WorldKit Smart Projected Interface Puts the World at Your FingertipsScience
Smart Projected Interface Puts the World at Your Fingertips
Most of us can remember a sci-fi movie where the hero or heroine used the wall, or the table, or a tree, as a computer, but for the most part, we never imagined it would actually be real. A Day in Glass is a project video shown that brings us one step closer to that idea, but now the Carnegie Mellon University has created an amazing piece of technology known as the Worldkit which can literally turn any surface into a touchscreen. How does it work? Using the same technology from a Kinect Sensor and a smart projector, the system literally puts a button anywhere, and then allows it to be pushed using nothing but the sensor.
The Design and Technology
The Worldkit smart projected interface was originally designed in 2010 by a Carnegie Mellon Student Chris Harrison (who has his own website). At the time, the design appeared on your hand or in front of you. Now, in collaboration with Carnegie Mellon Professor Scott Hudson, and grad student Robert Xiao the Worldkit is smarter, and can do a lot more things with better tracking and 3D projection.
The technology behind the WorldKit is actually nothing more than a Kinect Sensor and a 3D projector. The two technologies were teamed to create a machine that can track and read images, gestures, and even count. With motion tracking, buttons can appear and disappear with a wave of your hand, or when you move your hand towards the location, and then can actually make things happen, so long as the computer that the Worldkit is connected to is able to do these things. So, for example, you could connect the device to a computer, and then connect the computer to the house lighting system, as a result, you could turn lights on and off with a touch of a virtual button.
The current model of the Worldkit virtual projector is actually very large and must sit right in front of the projection area. However, the designers estimate that with newer technology coming along, it won’t be long before a model that can be attached to any light bulb is available to project anywhere in the room.
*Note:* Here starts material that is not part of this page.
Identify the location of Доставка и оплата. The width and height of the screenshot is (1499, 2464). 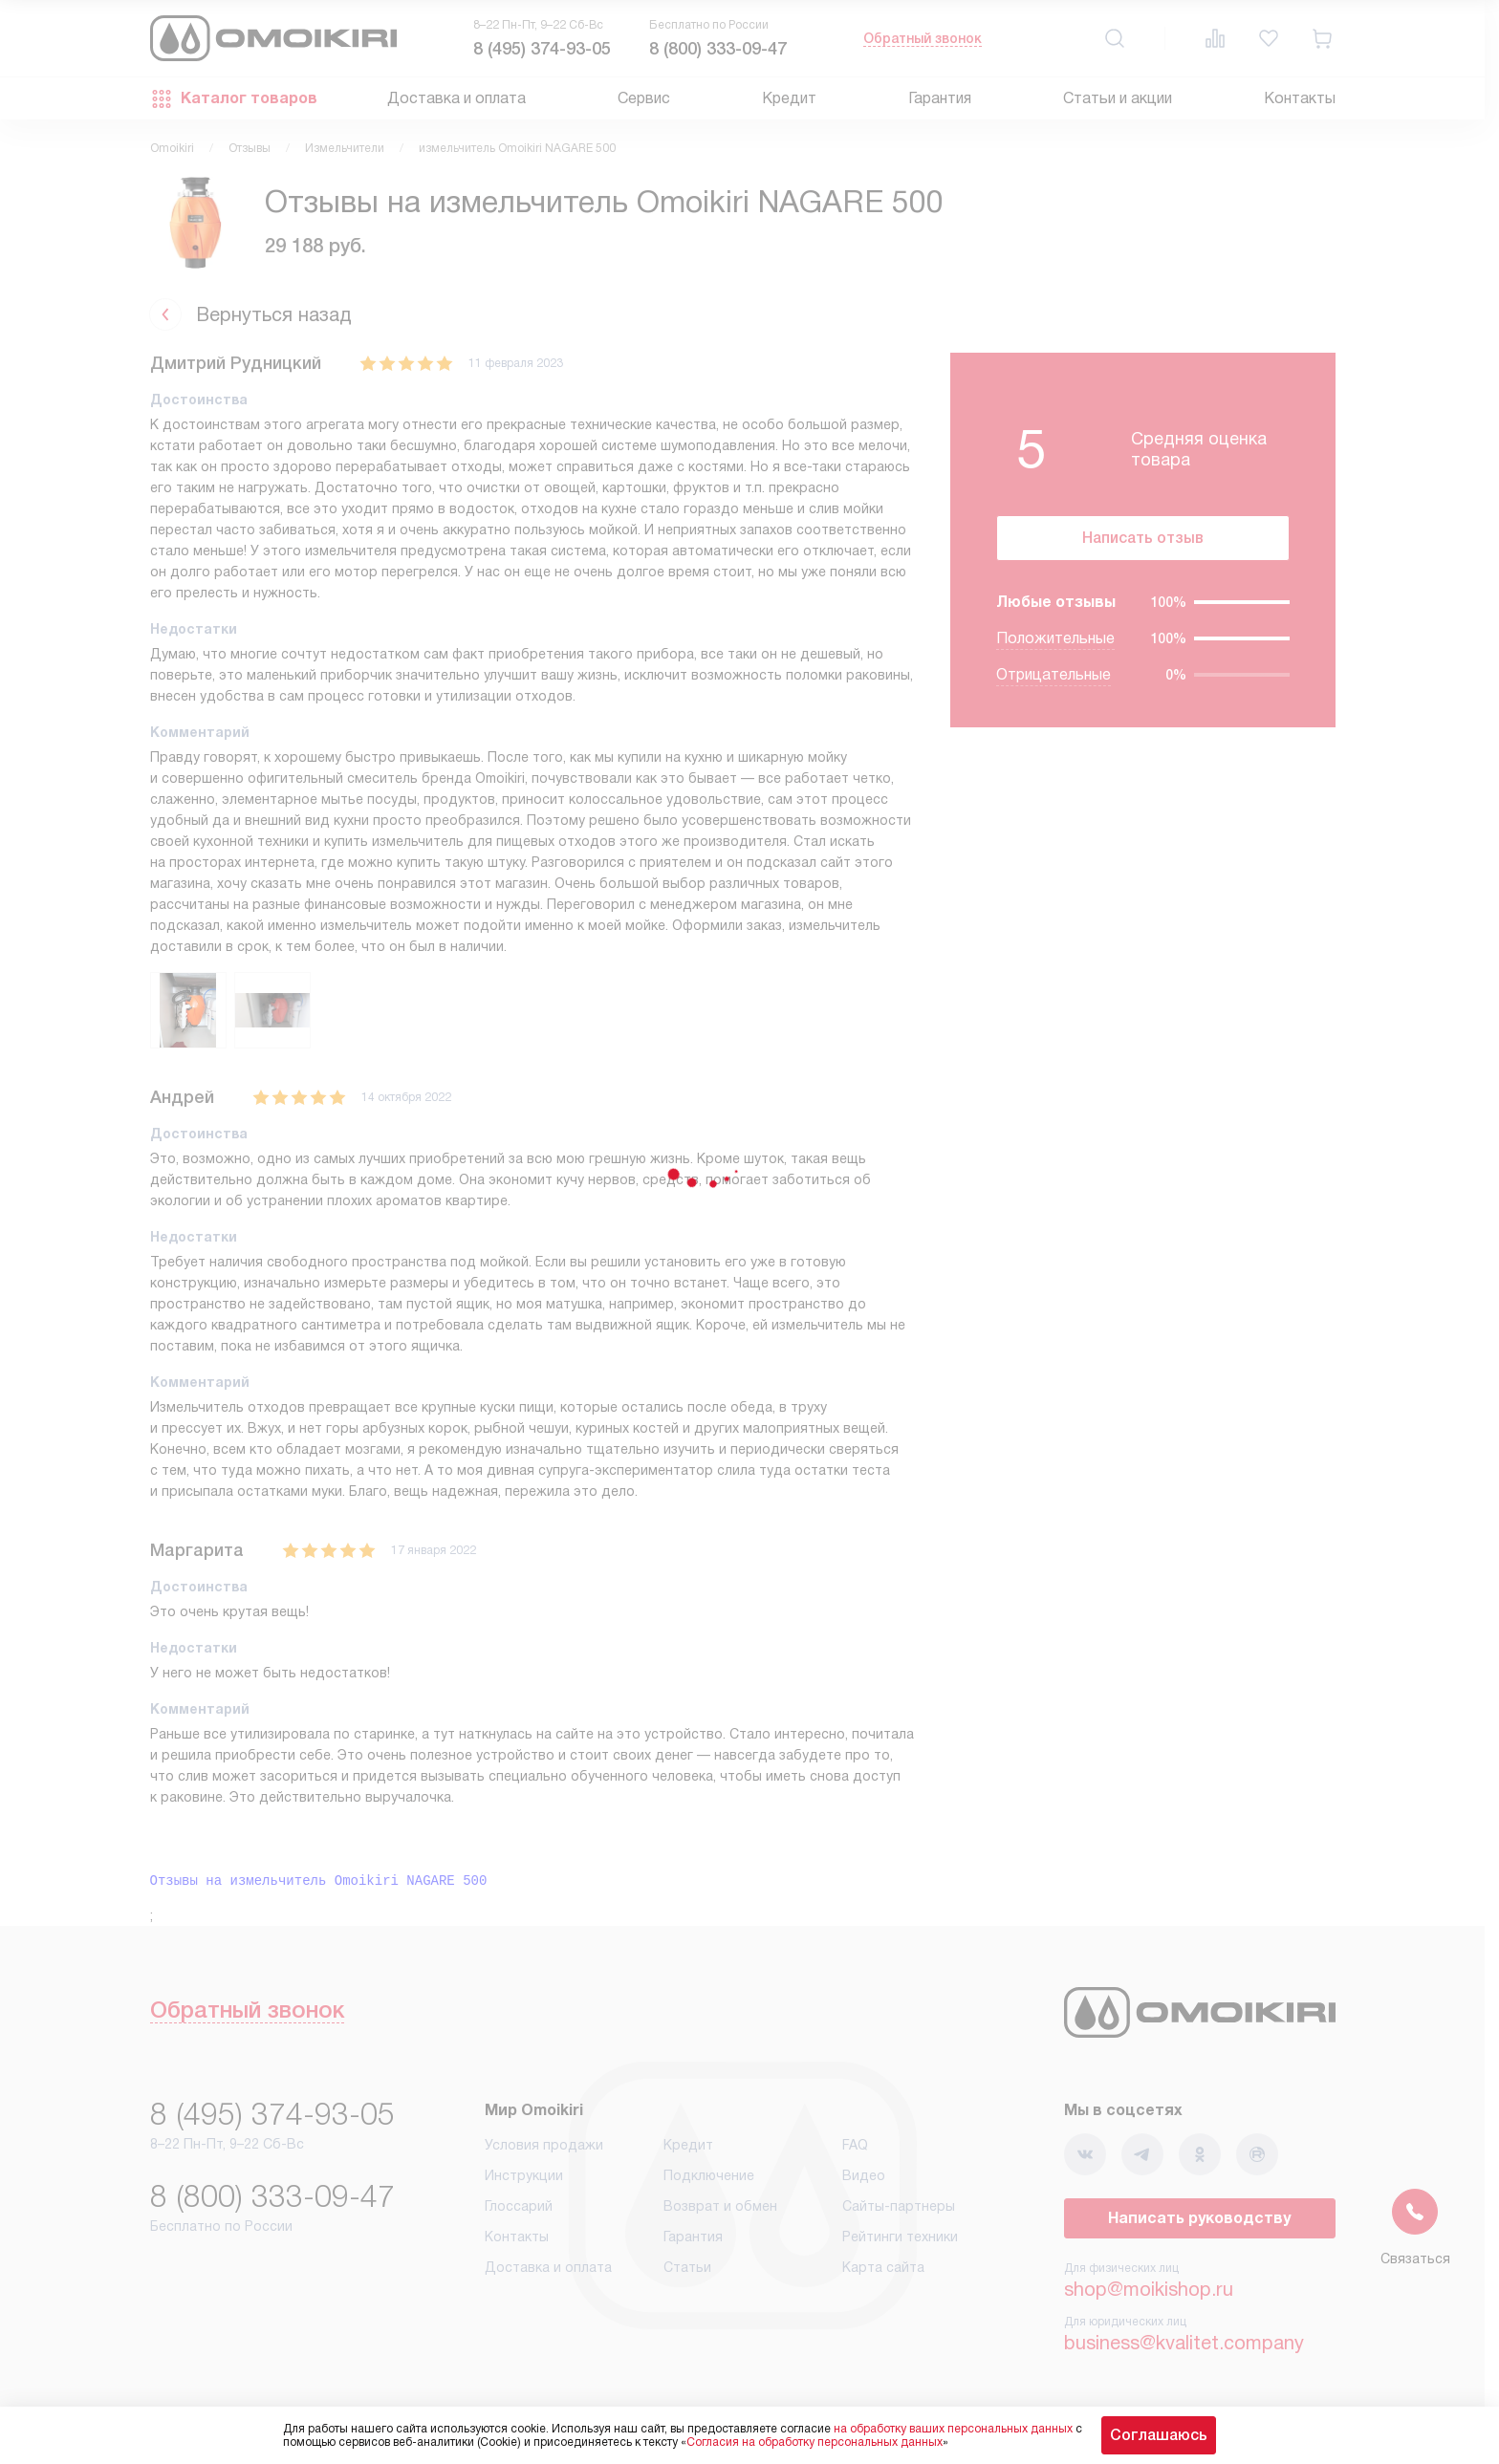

Or, technology similar to that of a motion tracking camera could be used so that the camera could simply track people everywhere in the room, and then project as needed.
A Virtual Interface
Touchscreens are everywhere, but with a virtual interface, we wouldn’t have to spend money on breakable glass screens, (or the space for them). A projected interface to interact with a security system makes it harder to break into that system, while making it easier to access from anywhere. With the same technology, we could project more efficient virtual keyboards, we could create virtual pin code entrance locks that only respond to certain people, or even something as simple as a virtual, interactive wall that children can learn and play with. The applications for this technology are virtually limitless, especially in the fields of education, security, and entertainment. While there is a long way to go before this technology reaches fruition, it is already here, useable, and really quite simple.